A universalização do saneamento básico trará benefícios econômicos e sociais de mais de R$ 1,1 trilhão em 20 anos ao Brasil. Esta é a conclusão de estudo realizado pelo Instituto Trata Brasil e divulgado no dia 07 de novembro pelo portal G1, da Rede Globo. Conforme a reportagem, os ganhos financeiros que o país terá com a universalização dos serviços de água e esgoto serão maiores que seus custos.

Atualmente, segundo dados do Sistema Nacional de Informações sobre Saneamento (SNIS), apenas 51,9% dos brasileiros têm acesso à coleta de esgoto, o que significa que mais de 100 milhões de pessoas utilizam medidas alternativas para lidar com os dejetos – seja através de uma fossa, seja jogando o esgoto diretamente em rios. Quanto ao acesso a água, 35 milhões de brasileiros seguem sem conexão com o sistema.
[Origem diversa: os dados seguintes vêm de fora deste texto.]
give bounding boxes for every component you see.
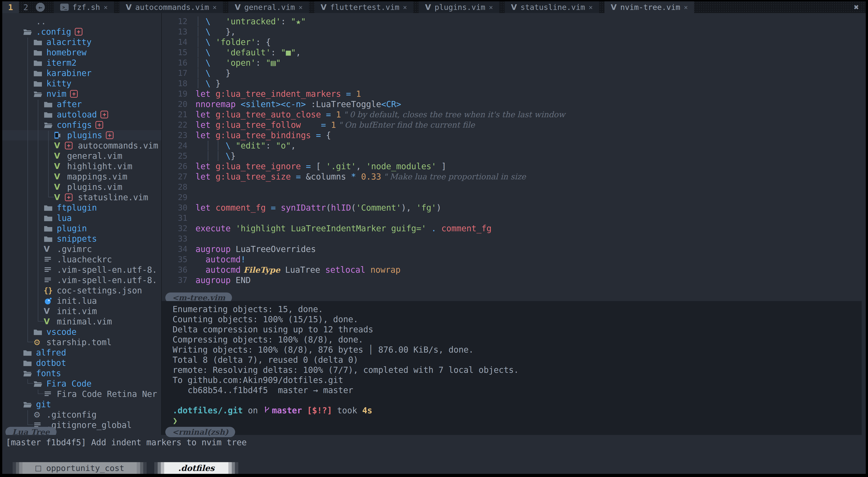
vim-file-icon: V — [44, 245, 55, 253]
editor-pane[interactable]: 12│ \ 'untracked': "★"13│ \ },14│ \ 'fol… — [162, 13, 866, 301]
tree-item-git[interactable]: git — [2, 399, 161, 409]
tree-indent-guide — [48, 131, 49, 197]
tree-item-label: minimal.vim — [57, 317, 112, 327]
tree-item-statusline.vim[interactable]: V+statusline.vim — [2, 192, 161, 203]
tree-item-dotbot[interactable]: dotbot — [2, 358, 161, 368]
tree-item-.vim-spell-en.utf-8.[interactable]: .vim-spell-en.utf-8. — [2, 265, 161, 275]
file-tree-pane[interactable]: Lua Tree ...config+alacrittyhomebrewiter… — [2, 13, 161, 435]
tree-item-label: mappings.vim — [67, 172, 127, 181]
terminal-pane[interactable]: Enumerating objects: 15, done. Counting … — [162, 301, 862, 435]
tree-item-plugins.vim[interactable]: Vplugins.vim — [2, 182, 161, 192]
tree-item-label: ftplugin — [57, 203, 97, 213]
tree-item-.luacheckrc[interactable]: .luacheckrc — [2, 254, 161, 265]
folder-open-icon — [23, 28, 34, 36]
tree-indent-guide — [49, 197, 54, 197]
tab-close-icon[interactable]: × — [103, 3, 107, 11]
tree-item-plugins[interactable]: plugins+ — [2, 130, 161, 140]
tree-item-.vim-spell-en.utf-8.[interactable]: .vim-spell-en.utf-8. — [2, 275, 161, 285]
tab-fzf.sh[interactable]: >_fzf.sh× — [54, 1, 114, 13]
tab-nvim-tree.vim[interactable]: Vnvim-tree.vim× — [604, 1, 694, 13]
tab-fluttertest.vim[interactable]: Vfluttertest.vim× — [314, 1, 413, 13]
line-number: 29 — [162, 193, 195, 202]
tree-item-label: .gitconfig — [46, 410, 97, 420]
tree-item-alfred[interactable]: alfred — [2, 347, 161, 358]
code-line: 16│ \ 'open': "▤" — [162, 58, 866, 68]
tree-item-mappings.vim[interactable]: Vmappings.vim — [2, 171, 161, 182]
tree-item-alacritty[interactable]: alacritty — [2, 37, 161, 47]
tree-item-ftplugin[interactable]: ftplugin — [2, 203, 161, 213]
tree-item-starship.toml[interactable]: ⚙starship.toml — [2, 337, 161, 347]
tab-number-2[interactable]: 2 — [19, 1, 33, 13]
tree-item-lua[interactable]: lua — [2, 213, 161, 223]
lines-icon — [44, 266, 55, 274]
tree-item-coc-settings.json[interactable]: {}coc-settings.json — [2, 285, 161, 296]
line-number: 27 — [162, 172, 195, 181]
tab-autocommands.vim[interactable]: Vautocommands.vim× — [119, 1, 223, 13]
vim-icon: V — [611, 3, 617, 12]
terminal-line: Enumerating objects: 15, done. — [167, 304, 862, 314]
tab-plugins.vim[interactable]: Vplugins.vim× — [419, 1, 499, 13]
tree-item-nvim[interactable]: nvim+ — [2, 89, 161, 99]
folder-closed-icon — [33, 80, 44, 87]
code-line: 14│ \ 'folder': { — [162, 37, 866, 47]
line-number: 21 — [162, 110, 195, 119]
terminal-line: Writing objects: 100% (8/8), 876 bytes │… — [167, 345, 862, 355]
tab-close-icon[interactable]: × — [299, 3, 303, 11]
back-arrow-icon[interactable]: ← — [36, 3, 45, 12]
tree-item-.gitconfig[interactable]: ⚙.gitconfig — [2, 409, 161, 420]
tree-item-label: dotbot — [36, 358, 66, 368]
tree-item-..[interactable]: .. — [2, 16, 161, 27]
tree-item-fonts[interactable]: fonts — [2, 368, 161, 378]
tab-number-active[interactable]: 1 — [2, 1, 19, 13]
folder-closed-icon — [33, 48, 44, 56]
code-line: 30let comment_fg = synIDattr(hlID('Comme… — [162, 203, 866, 213]
tree-item-autocommands.vim[interactable]: V+autocommands.vim — [2, 140, 161, 151]
tree-item-Fira Code[interactable]: Fira Code — [2, 378, 161, 389]
code-line: 15│ \ 'default': "■", — [162, 47, 866, 58]
tab-close-icon[interactable]: × — [684, 3, 688, 11]
tree-item-kitty[interactable]: kitty — [2, 78, 161, 89]
tree-item-init.vim[interactable]: Vinit.vim — [2, 306, 161, 316]
tree-item-label: .luacheckrc — [57, 255, 112, 264]
tree-item-minimal.vim[interactable]: Vminimal.vim — [2, 316, 161, 327]
terminal-icon: >_ — [60, 4, 69, 11]
folder-closed-icon — [33, 59, 44, 67]
tree-item-highlight.vim[interactable]: Vhighlight.vim — [2, 161, 161, 171]
tab-general.vim[interactable]: Vgeneral.vim× — [228, 1, 309, 13]
tab-close-icon[interactable]: × — [213, 3, 217, 11]
tree-item-karabiner[interactable]: karabiner — [2, 68, 161, 78]
tree-item-plugin[interactable]: plugin — [2, 223, 161, 234]
tab-statusline.vim[interactable]: Vstatusline.vim× — [505, 1, 599, 13]
terminal-cursor-line: ❯ — [167, 416, 862, 426]
tree-item-configs[interactable]: configs+ — [2, 120, 161, 130]
tree-item-autoload[interactable]: autoload+ — [2, 109, 161, 120]
tree-item-label: fonts — [36, 369, 61, 378]
code-line: 19let g:lua_tree_indent_markers = 1 — [162, 89, 866, 99]
tree-indent-guide — [28, 38, 28, 342]
tree-item-init.lua[interactable]: init.lua — [2, 296, 161, 306]
tab-close-icon[interactable]: × — [589, 3, 593, 11]
line-number: 23 — [162, 131, 195, 140]
tree-item-.gvimrc[interactable]: V.gvimrc — [2, 244, 161, 254]
code-line: 18│ \ } — [162, 78, 866, 89]
tree-item-.config[interactable]: .config+ — [2, 27, 161, 37]
tree-item-snippets[interactable]: snippets — [2, 234, 161, 244]
tab-close-icon[interactable]: × — [403, 3, 407, 11]
tmux-window-opportunity_cost[interactable]: □opportunity_cost — [12, 462, 147, 474]
code-line: 29 — [162, 192, 866, 203]
tree-item-after[interactable]: after — [2, 99, 161, 109]
tree-item-general.vim[interactable]: Vgeneral.vim — [2, 151, 161, 161]
tab-close-icon[interactable]: × — [489, 3, 493, 11]
terminal-line: cb68b54..f1bd4f5 master → master — [167, 385, 862, 395]
close-all-icon[interactable]: ✖ — [847, 1, 866, 13]
json-file-icon: {} — [44, 286, 55, 295]
tree-item-Fira Code Retina Ner[interactable]: Fira Code Retina Ner — [2, 389, 161, 399]
tree-item-homebrew[interactable]: homebrew — [2, 47, 161, 58]
tree-item-vscode[interactable]: vscode — [2, 327, 161, 337]
terminal-line — [167, 395, 862, 405]
tree-item-label: statusline.vim — [78, 193, 148, 202]
tree-item-iterm2[interactable]: iterm2 — [2, 58, 161, 68]
line-number: 34 — [162, 245, 195, 253]
terminal-line: Compressing objects: 100% (8/8), done. — [167, 335, 862, 345]
tmux-window-dotfiles[interactable]: .dotfiles — [154, 462, 238, 474]
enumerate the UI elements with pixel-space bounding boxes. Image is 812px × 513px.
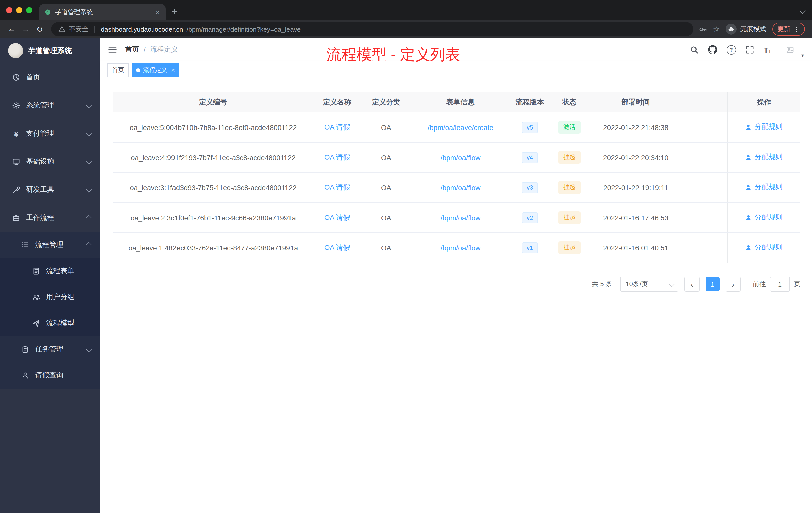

Segundo o estudo, os custos de infraestrutura para universalização dos serviços de água e esgoto chegariam a R$ 241,3 bilhões, porém, o país teria uma série de benefícios nesses próximos anos que tornariam as contas positivas, que vão desde a redução dos custos com a saúde até a renda gerada pelo aumento de operação da cadeia produtiva do setor. Essa renda chegaria a R$ 1,5 trilhão. No final, o balanço positivo é de mais de R$ 1,1 trilhão para o país, aponta o estudo.

Os maiores retornos viriam das próprias cadeias produtivas do saneamento, que representariam uma geração de renda na faixa de R$ 791,8 bilhões. Mas existem, ainda, os efeitos indiretos do saneamento na vida da população. Por exemplo, com a universalização, R$ 5,9 bilhões devem ser economizados em 20 anos com a melhora das condições de saúde dos brasileiros que hoje sofrem com doenças decorrentes da falta de saneamento. Esse valor considera principalmente despesas de internações no SUS.

O estudo aponta também que, em média, as pessoas ficam longe do trabalho 3,3 dias por afastamento decorrente de doenças oriundas ou agravadas pela falta de saneamento ou acesso a água potável. Consequentemente, a universalização dos serviços também traz ganhos de produtividade dos trabalhadores, pois as faltas diminuem.

E os problemas decorrentes da falta de saneamento vão muito além da saúde ou produtividade do trabalhador, implicando também no nível de escolaridade do brasileiro, além de impactarem no mercado imobiliário e turismo.

De acordo com o estudo, considerando a inflação, serão necessários R$ 443,5 bilhões em 20 anos para que toda a população tenha acesso aos serviços de água e esgoto. Ou seja, o país precisaria de um investimento anual mínimo de R$ 22,2 bilhões. Em 2016, porém, foram investidos R$ 11,5 bilhões. Aí entra a importância das Parcerias Público-Privadas (PPPs), capazes de garantir o investimento necessário para a universalização do saneamento.